The salute was sharp, eyes locked straight ahead as the passengers disembarked. The good admiral followed by members of his command staff, in turn trailed by the the boot captain whom was hopefully to be his ticket out of obscure posts and into the field.
Hand down, turn on a heel and dismiss the crew to their affairs. Simple job wearing a bar on your shoulders sometimes; no fuel lines to connect, minimal paperwork to concern with, no hours of post flight work after the O's had strolled back into the warm.
He chuckled then, guess he was one now. One of the O's.
There was a desire to walk over and talk shop, find what was broken and turn a wrench again, to do something with his hands. Feel like something was being accomplished. There had been more times than not when all of the effort to move into space seemed like a waste, down here he could have been something while up there it was a struggle to even get a chance to move forward let alone excel.

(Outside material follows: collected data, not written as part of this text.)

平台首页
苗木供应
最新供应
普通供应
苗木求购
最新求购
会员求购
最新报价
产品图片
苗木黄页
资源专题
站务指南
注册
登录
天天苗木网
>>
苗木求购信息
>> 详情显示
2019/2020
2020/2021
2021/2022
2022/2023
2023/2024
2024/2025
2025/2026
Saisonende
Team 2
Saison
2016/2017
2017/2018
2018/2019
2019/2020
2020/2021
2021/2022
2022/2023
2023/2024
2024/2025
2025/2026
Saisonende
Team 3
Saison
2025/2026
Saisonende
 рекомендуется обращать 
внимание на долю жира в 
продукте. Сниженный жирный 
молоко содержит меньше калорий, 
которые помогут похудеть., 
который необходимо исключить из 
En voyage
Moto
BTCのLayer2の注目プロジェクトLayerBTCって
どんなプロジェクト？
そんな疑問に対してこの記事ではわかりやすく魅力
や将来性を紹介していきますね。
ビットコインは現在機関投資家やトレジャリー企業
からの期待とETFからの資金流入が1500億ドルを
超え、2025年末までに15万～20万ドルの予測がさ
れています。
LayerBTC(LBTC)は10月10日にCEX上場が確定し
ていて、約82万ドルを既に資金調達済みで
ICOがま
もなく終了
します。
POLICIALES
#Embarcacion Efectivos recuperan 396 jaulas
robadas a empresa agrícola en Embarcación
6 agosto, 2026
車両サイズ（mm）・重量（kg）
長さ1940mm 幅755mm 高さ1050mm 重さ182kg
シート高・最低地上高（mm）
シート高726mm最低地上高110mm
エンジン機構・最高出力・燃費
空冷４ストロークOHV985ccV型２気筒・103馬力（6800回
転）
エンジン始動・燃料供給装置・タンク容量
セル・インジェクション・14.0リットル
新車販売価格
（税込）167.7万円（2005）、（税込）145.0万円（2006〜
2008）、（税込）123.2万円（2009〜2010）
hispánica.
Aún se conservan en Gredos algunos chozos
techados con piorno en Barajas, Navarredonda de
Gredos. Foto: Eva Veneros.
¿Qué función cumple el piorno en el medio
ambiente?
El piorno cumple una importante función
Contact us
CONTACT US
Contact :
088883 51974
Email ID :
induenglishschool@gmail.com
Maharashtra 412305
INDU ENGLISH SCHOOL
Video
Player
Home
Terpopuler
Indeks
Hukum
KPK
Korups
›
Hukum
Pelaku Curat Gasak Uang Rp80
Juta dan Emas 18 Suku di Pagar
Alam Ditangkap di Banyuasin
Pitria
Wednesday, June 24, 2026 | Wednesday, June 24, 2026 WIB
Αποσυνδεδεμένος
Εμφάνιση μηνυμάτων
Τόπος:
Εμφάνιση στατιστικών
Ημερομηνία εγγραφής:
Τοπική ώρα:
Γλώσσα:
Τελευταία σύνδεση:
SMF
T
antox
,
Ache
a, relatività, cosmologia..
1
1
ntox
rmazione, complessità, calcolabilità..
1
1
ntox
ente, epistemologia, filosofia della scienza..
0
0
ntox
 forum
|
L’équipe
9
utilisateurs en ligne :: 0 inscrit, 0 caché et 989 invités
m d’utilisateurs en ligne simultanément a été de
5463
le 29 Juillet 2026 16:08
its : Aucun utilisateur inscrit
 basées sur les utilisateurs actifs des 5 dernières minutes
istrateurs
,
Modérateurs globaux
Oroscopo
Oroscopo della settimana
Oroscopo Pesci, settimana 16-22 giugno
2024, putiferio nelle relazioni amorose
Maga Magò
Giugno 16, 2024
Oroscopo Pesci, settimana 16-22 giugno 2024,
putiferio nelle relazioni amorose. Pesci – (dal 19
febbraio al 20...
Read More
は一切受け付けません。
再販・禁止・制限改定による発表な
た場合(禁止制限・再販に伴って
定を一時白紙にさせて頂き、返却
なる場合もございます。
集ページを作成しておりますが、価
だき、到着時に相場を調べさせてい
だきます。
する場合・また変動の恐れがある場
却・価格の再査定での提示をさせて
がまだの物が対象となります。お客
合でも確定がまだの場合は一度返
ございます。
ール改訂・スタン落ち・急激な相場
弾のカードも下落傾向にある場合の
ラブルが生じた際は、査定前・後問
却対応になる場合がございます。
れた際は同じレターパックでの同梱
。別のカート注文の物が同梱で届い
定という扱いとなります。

Also, it was effing cold out here. Whatever the trainers may have said about space being cold had nothing on spending two hours doing an inspection in a Toledo winter. With a precision born of experience he absent mindedly rolled a cigarette, using his body to protect the tobacco and flimsy paper from the wind. Stepping away from the grounded craft crawling with maintenance personnel he lit up the cigarette.
Nothing to do now but wait. The rest of his life would be back shortly.